[Saved data entries]
·····
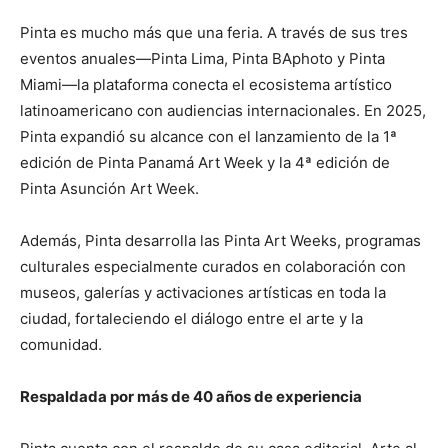
Pinta es mucho más que una feria. A través de sus tres
eventos anuales—Pinta Lima, Pinta BAphoto y Pinta
Miami—la plataforma conecta el ecosistema artístico
latinoamericano con audiencias internacionales. En 2025,
Pinta expandió su alcance con el lanzamiento de la 1ª
edición de Pinta Panamá Art Week y la 4ª edición de
Pinta Asunción Art Week.
Además, Pinta desarrolla las Pinta Art Weeks, programas
culturales especialmente curados en colaboración con
museos, galerías y activaciones artísticas en toda la
ciudad, fortaleciendo el diálogo entre el arte y la
comunidad.
Respaldada por más de 40 años de experiencia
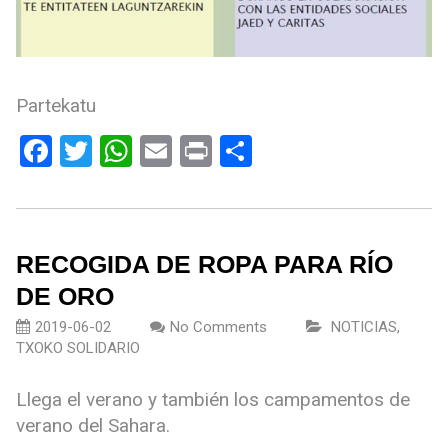
Partekatu
Facebook
Twitter
WhatsApp
Email
Print
Compartir
RECOGIDA DE ROPA PARA RÍO
DE ORO
2019-06-02
No Comments
NOTICIAS
,
TXOKO SOLIDARIO
Llega el verano y también los campamentos de
verano del Sahara.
·····
> _WHAT THE TASK REQUIRES_:
Every line above in which the word "verano" occurs is to be copied.

> _RESPONSE FOR THIS EXERCISE_:
Llega el verano y también los campamentos de
verano del Sahara.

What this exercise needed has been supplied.